Research Article| Volume 66, ISSUE 4, P379-385, July 2018

The impact of nurse practitioner regulations on population access to care


      • People living in states with independent nurse practitioner (NP) regulations had <30-min drive to their primary health care practice.
      • In states with restrictive NP practice, NPs are geographically colocated with supervising MDs.
      • Restricted NP practice limits their ability to provide care in areas that lack access to primary health-care providers.
      • In states with restrictive NP regulations, NPs are not practicing to their full scope of practice.



      By 2025, experts estimate a significant shortage of primary care providers in the United States, and expansion of the nurse practitioner (NP) workforce may reduce this burden. However, barriers imposed by state NP regulations could reduce access to primary care.


      The objectives of this study were to examine the association between three levels of NP state practice regulation (independent, minimum restrictive, and most restrictive) and the proportion of the population with a greater than 30-min travel time to a primary care provider using geocoding.

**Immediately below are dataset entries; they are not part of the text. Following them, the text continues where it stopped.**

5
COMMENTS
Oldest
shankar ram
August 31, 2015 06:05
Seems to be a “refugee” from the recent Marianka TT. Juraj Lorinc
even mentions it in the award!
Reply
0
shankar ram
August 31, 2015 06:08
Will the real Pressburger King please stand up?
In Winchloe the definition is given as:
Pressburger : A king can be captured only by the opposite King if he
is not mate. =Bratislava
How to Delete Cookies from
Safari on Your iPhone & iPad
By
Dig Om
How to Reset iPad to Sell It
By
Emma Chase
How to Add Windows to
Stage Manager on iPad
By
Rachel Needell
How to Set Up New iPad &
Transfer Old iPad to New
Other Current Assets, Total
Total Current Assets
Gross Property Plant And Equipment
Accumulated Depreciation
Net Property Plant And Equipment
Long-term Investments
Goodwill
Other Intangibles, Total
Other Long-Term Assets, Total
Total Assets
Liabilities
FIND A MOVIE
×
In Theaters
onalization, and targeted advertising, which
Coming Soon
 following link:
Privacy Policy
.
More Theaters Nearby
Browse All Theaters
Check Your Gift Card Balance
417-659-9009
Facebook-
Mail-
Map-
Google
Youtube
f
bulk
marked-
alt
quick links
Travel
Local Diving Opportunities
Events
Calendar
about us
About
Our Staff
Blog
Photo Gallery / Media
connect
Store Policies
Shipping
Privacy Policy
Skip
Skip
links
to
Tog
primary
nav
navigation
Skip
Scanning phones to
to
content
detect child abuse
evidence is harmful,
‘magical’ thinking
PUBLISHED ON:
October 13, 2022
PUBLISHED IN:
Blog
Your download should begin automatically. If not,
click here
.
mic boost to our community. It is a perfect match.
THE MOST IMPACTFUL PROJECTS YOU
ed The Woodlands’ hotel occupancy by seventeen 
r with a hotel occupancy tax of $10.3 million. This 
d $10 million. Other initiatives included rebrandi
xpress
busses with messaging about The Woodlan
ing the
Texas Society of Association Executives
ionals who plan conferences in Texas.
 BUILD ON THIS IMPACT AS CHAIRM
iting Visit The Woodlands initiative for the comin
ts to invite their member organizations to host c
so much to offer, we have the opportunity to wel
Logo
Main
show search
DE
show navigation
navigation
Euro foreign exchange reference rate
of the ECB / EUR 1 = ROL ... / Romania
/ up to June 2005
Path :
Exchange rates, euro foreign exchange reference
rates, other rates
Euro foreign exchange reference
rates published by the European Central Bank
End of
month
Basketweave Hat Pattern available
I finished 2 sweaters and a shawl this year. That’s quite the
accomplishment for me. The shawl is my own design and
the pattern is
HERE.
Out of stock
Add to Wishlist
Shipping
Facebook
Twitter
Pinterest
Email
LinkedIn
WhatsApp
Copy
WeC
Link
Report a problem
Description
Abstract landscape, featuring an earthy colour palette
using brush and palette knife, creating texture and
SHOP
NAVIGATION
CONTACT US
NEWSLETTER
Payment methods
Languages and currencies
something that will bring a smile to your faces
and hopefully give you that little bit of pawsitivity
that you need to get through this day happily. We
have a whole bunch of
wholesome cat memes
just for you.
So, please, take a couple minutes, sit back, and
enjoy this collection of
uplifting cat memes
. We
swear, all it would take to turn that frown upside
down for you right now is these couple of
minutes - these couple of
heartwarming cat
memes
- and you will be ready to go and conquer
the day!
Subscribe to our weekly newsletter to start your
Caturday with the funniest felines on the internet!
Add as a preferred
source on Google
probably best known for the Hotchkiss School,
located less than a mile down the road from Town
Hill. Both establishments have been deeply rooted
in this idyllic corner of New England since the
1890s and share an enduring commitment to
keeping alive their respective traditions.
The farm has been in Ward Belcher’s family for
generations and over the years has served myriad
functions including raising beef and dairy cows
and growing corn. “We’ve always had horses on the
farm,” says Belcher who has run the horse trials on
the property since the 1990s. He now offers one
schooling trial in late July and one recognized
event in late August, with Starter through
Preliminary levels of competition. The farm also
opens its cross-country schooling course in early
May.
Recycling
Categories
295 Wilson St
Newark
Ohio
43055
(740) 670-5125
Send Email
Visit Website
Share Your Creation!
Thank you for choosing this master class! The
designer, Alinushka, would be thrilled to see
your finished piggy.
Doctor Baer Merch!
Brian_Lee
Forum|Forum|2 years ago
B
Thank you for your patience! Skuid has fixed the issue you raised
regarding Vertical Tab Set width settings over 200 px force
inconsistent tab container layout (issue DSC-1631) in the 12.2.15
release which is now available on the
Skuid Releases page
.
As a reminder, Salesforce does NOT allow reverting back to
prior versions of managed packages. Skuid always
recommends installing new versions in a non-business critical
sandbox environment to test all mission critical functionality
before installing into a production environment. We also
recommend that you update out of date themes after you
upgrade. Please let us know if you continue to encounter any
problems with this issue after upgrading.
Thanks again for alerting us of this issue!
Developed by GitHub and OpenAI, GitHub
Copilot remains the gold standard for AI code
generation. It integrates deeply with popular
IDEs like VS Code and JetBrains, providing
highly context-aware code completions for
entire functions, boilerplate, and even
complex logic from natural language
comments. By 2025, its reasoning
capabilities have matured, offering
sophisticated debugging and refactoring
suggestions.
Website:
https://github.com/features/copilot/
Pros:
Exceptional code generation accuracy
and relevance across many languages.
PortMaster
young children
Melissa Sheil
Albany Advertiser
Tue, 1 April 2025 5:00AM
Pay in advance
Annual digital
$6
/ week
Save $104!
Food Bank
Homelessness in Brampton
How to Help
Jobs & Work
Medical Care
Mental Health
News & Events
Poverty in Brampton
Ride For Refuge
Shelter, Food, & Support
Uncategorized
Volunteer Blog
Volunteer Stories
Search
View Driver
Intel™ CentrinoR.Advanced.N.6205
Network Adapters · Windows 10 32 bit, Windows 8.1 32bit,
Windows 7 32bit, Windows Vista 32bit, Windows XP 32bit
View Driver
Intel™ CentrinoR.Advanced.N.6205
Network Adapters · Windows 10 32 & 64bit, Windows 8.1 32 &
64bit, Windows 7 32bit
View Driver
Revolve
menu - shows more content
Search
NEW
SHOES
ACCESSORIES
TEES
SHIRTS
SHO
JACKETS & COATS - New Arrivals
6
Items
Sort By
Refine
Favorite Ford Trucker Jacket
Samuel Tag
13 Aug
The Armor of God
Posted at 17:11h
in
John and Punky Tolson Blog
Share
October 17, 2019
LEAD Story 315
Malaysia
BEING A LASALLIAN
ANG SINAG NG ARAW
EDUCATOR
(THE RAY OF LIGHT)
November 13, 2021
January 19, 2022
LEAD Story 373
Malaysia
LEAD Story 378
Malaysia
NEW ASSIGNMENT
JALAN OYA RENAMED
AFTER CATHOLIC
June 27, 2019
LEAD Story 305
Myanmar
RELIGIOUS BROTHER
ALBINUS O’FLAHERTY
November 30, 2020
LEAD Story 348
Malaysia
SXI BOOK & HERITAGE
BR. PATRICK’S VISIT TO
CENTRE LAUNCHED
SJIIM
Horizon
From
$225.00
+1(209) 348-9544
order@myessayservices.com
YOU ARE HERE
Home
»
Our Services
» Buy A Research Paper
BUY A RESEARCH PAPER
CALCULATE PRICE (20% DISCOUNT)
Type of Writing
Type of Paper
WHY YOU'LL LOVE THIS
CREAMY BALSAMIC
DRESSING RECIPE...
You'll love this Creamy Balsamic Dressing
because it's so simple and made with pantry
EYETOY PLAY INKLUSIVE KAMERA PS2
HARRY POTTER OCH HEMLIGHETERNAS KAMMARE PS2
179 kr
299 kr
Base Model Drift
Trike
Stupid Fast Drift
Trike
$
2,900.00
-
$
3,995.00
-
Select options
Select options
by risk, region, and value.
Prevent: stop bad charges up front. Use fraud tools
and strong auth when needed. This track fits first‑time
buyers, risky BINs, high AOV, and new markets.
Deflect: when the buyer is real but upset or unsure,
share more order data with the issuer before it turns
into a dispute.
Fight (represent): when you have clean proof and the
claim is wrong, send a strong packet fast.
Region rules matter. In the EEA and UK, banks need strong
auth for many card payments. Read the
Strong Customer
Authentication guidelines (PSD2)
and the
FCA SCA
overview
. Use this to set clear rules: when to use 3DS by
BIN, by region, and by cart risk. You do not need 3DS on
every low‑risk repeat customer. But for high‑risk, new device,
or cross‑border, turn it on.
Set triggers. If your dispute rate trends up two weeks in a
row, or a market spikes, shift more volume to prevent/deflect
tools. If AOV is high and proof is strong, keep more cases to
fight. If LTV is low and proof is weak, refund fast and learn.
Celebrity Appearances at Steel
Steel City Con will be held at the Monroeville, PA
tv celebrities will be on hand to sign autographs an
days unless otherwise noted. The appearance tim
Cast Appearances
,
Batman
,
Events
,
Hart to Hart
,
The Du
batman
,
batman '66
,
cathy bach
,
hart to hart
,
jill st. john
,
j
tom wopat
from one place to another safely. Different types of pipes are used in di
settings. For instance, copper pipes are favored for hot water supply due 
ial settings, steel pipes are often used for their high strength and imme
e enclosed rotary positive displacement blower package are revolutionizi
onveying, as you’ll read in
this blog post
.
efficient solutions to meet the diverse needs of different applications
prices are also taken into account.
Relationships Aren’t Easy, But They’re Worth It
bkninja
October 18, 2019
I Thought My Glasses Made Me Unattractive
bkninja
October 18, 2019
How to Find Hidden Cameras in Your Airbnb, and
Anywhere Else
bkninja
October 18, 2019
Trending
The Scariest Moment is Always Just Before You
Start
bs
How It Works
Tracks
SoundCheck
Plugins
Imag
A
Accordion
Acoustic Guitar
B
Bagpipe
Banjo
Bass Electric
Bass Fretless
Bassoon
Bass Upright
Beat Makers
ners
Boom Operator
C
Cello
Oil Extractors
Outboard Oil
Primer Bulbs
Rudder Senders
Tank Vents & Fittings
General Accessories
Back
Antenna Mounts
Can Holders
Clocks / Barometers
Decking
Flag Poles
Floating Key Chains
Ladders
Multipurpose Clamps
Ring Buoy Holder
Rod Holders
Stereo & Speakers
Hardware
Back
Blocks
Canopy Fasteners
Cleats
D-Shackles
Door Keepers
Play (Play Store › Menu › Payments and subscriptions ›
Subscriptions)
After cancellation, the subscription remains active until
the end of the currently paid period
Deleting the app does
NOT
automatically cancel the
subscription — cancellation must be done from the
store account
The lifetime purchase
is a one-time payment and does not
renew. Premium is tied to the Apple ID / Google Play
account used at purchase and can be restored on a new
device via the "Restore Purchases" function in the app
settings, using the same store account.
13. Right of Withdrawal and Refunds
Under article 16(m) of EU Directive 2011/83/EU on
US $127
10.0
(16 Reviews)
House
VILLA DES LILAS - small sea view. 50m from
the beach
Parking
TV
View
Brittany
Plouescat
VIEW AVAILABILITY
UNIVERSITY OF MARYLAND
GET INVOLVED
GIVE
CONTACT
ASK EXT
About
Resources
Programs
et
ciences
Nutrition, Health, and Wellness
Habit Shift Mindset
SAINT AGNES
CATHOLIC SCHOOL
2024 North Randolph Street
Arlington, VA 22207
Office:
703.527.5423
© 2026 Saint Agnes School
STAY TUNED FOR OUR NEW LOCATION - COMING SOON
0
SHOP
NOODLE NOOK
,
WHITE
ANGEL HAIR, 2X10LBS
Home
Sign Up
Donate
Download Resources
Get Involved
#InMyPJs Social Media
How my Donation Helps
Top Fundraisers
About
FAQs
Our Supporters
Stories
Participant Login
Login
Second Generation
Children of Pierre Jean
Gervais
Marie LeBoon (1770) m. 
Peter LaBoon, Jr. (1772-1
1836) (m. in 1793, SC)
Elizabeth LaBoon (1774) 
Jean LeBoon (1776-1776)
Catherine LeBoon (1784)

      Logistic regression models were conducted to calculate the adjusted odds of having a greater than 30-min drive time.


      Compared with the most restrictive NP states, states with independent practice had 19.2% lower odds (p = .001) of a greater than 30-min drive to the closest primary care provider.


      Allowing NPs full autonomy to practice may be a relatively simple policy mechanism for states to improve access to primary care.